Presentation Description

Background: In a primary prevention setting, Australian guidelines recommend that all adults aged 45 years and over have their 5-year cardiovascular disease (CVD) risk assessed. While recommending calculated risk assessment, the guidelines also identify clinical characteristics that indicate an individual may be deemed clinically determined high risk without further assessment. This research aims to investigate the proportion of Australians with the appropriate CVD risk factors recorded to enable absolute CVD risk assessment and the proportion that are at clinically determined high risk.

Method: MedicineInsight is a large-scale national GP data program extracting and collating longitudinal, de-identified patient health records from clinical information systems. The population was restricted to individuals; without prior CVD, aged 45-74 years, with a minimum of 3 visits in the prior 12 months (n=172,366).

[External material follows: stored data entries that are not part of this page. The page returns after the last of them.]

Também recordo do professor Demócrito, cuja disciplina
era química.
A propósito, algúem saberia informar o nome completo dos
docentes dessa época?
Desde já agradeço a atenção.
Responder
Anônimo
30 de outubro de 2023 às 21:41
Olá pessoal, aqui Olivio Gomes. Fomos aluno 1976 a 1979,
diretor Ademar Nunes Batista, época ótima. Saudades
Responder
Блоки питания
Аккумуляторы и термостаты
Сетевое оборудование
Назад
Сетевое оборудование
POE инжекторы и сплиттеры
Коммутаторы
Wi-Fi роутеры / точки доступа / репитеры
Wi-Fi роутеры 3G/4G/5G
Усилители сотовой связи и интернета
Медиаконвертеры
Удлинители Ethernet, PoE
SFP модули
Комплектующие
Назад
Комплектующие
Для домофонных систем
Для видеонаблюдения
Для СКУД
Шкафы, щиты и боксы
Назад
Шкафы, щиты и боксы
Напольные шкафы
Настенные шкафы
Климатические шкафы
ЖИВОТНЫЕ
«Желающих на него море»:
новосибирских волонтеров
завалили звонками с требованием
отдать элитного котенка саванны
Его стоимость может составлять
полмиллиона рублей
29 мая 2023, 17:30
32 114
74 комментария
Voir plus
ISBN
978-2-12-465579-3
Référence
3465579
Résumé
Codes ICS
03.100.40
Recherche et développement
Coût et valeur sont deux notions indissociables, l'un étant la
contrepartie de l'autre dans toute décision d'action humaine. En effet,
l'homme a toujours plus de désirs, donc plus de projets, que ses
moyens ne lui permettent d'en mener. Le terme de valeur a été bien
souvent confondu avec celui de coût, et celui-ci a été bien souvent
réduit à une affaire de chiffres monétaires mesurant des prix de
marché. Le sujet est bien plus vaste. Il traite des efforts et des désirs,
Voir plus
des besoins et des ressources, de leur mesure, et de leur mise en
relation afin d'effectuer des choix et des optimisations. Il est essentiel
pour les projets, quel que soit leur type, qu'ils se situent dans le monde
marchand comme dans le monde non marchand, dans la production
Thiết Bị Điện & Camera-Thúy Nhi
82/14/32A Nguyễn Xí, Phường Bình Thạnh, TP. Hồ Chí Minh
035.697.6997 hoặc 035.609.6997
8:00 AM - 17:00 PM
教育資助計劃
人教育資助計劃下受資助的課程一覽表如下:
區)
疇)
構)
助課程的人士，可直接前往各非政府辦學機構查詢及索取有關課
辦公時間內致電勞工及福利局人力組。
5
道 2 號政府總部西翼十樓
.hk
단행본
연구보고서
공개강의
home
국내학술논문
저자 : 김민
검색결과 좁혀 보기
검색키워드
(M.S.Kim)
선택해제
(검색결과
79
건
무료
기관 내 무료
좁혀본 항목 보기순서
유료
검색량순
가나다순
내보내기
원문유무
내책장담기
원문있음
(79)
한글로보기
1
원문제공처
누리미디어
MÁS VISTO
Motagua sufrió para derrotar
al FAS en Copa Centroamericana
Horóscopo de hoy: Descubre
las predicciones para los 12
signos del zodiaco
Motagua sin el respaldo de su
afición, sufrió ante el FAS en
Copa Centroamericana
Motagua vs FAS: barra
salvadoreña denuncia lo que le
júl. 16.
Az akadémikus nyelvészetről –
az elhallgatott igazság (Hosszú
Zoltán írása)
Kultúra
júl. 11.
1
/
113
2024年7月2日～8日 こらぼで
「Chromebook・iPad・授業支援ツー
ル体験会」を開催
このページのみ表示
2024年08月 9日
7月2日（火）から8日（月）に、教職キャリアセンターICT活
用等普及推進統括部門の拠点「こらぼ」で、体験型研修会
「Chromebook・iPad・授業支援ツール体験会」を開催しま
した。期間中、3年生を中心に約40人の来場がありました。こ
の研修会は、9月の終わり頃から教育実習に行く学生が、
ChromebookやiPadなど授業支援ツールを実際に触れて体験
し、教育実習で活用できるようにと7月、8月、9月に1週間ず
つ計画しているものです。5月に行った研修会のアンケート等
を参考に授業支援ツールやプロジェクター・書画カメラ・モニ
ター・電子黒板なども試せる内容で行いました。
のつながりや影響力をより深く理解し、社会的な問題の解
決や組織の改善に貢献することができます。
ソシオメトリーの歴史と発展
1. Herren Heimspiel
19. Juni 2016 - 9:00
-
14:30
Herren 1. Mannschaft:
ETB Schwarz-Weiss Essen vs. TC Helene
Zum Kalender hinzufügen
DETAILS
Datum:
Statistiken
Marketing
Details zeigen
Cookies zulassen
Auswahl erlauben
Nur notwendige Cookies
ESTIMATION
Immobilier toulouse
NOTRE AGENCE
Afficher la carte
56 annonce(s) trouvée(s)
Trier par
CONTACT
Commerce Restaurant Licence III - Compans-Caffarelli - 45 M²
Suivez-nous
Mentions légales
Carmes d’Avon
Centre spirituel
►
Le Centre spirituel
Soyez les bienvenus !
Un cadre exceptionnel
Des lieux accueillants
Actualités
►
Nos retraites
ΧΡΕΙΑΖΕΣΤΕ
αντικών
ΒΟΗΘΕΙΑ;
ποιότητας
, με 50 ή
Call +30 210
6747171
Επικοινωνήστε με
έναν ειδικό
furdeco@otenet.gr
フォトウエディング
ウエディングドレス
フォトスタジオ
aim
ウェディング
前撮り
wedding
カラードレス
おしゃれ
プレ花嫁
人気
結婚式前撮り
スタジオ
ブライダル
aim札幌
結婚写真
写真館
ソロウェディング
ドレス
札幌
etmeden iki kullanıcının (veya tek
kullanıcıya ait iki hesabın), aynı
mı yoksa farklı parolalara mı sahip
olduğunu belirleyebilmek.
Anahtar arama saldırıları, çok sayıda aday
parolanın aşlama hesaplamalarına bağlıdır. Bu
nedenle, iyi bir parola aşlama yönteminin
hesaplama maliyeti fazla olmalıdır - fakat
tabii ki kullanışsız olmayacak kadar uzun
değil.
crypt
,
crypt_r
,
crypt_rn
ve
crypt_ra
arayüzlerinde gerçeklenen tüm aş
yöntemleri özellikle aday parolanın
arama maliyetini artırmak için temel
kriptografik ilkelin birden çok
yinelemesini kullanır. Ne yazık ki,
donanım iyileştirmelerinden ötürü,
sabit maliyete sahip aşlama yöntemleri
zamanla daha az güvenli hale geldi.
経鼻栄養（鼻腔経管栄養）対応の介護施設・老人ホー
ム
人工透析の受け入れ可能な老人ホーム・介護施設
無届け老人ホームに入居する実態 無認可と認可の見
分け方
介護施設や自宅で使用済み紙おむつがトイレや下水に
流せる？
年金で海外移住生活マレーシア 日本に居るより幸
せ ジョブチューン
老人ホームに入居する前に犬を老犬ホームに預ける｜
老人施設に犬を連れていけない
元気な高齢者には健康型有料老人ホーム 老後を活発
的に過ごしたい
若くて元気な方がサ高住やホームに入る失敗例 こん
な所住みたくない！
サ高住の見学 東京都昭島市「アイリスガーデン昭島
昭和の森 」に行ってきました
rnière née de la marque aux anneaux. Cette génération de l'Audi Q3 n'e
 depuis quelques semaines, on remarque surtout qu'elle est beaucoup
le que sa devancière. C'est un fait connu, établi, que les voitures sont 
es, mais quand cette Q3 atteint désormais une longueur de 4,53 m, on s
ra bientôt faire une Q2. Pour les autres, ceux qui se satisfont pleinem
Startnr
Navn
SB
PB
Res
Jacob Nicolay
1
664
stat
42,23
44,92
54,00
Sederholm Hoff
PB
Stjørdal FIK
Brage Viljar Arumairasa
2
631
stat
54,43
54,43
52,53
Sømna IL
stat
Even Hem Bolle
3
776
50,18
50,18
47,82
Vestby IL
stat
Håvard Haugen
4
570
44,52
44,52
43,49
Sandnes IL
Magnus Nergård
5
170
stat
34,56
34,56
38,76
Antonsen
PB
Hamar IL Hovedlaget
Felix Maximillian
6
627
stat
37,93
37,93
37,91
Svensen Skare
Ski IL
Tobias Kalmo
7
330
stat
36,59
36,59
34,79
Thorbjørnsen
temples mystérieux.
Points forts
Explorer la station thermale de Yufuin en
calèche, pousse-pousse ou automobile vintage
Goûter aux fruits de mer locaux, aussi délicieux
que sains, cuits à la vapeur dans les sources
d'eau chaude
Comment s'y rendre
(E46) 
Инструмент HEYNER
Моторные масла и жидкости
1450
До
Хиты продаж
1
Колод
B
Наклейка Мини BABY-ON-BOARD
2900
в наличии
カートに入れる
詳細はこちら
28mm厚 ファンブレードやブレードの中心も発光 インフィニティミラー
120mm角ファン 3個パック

Results: Of this population; 65% had a TC:HDL ratio recorded, 85% had a systolic blood pressure (SBP) measurement, and 59% had both, within an appropriate time frame. When individuals were assessed against clinically determined high risk criteria; 6% of patients had a TC greater than 7.5 mmol/L, 5.4% had a SBP above 180 mmHg and 0.3% had an eGFR of 45 mL/min or less. Diabetics with microalbuminuria, or aged 60 years and older, made up 4 and 7.3% of the population respectively. Overall, 18.5% of individuals would be classified as clinically determined high risk based on recorded data.

Discussion: A substantial proportion of eligible individuals do not have sufficient CVD risk factor data recorded to enable formal risk screening. A significant number of patients may not require a full absolute CVD risk assessment and should be automatically classified and managed as high risk.

Implications for practice:
Overall, a significant number of Australians may be at clinically determined high risk and should be automatically managed with appropriate therapy.